Stored data entries
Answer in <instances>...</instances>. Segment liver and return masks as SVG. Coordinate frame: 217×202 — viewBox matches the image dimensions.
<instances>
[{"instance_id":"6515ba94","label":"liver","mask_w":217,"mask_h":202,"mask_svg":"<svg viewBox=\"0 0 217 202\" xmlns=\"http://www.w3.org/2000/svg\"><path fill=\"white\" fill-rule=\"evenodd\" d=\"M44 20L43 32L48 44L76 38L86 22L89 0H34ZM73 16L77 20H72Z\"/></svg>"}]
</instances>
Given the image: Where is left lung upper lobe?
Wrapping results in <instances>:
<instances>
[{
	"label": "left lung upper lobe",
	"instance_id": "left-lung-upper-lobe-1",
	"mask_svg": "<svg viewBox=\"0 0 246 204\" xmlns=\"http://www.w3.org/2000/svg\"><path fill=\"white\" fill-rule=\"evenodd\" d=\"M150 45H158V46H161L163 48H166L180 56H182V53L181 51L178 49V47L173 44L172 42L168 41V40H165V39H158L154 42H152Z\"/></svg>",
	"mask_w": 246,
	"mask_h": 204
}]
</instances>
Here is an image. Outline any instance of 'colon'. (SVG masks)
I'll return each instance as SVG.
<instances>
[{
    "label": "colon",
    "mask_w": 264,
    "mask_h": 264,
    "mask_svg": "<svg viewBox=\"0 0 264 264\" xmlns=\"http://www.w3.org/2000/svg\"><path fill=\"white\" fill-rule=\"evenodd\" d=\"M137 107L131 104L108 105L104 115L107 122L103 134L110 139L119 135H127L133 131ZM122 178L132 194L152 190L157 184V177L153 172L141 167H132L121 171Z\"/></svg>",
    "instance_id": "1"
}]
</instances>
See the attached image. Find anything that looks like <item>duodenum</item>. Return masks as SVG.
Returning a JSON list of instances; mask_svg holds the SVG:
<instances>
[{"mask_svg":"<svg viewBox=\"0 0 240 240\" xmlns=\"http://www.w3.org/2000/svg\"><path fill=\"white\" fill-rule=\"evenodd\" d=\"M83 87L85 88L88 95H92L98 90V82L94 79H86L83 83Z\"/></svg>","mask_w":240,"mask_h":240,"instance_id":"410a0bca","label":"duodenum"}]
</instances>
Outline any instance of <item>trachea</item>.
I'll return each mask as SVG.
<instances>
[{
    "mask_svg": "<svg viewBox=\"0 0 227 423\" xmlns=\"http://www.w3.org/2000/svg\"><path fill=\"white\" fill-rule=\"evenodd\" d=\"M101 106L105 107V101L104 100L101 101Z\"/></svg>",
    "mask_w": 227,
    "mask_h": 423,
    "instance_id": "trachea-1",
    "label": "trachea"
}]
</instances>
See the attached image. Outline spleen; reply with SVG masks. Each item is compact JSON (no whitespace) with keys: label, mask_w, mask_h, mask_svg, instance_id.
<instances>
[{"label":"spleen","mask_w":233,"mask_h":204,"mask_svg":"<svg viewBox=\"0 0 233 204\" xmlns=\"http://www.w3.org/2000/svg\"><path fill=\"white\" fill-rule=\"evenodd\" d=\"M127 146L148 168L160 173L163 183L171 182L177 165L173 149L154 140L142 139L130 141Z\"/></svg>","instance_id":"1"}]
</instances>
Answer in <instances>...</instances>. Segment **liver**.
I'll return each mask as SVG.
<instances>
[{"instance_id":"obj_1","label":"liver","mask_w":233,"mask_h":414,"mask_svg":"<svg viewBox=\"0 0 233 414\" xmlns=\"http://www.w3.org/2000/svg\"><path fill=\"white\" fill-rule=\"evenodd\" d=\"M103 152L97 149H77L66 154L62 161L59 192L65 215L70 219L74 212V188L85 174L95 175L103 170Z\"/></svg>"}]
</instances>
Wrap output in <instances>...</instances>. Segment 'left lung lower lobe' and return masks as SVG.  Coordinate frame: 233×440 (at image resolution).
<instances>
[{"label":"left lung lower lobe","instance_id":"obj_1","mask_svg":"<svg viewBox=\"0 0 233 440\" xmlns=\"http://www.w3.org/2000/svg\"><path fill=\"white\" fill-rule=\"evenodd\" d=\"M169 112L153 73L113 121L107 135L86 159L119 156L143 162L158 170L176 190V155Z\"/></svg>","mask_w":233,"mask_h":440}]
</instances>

* [Work item] Print exactly the lines of the records from the one containing "Wrap output in" through the end, and nothing besides them.

* [Exercise response]
Wrap output in <instances>...</instances>. Segment 'left lung lower lobe' and return masks as SVG.  Coordinate frame: 233×440 (at image resolution).
<instances>
[{"label":"left lung lower lobe","instance_id":"obj_1","mask_svg":"<svg viewBox=\"0 0 233 440\" xmlns=\"http://www.w3.org/2000/svg\"><path fill=\"white\" fill-rule=\"evenodd\" d=\"M169 112L153 73L113 121L107 135L86 159L119 156L143 162L158 170L176 190V155Z\"/></svg>","mask_w":233,"mask_h":440}]
</instances>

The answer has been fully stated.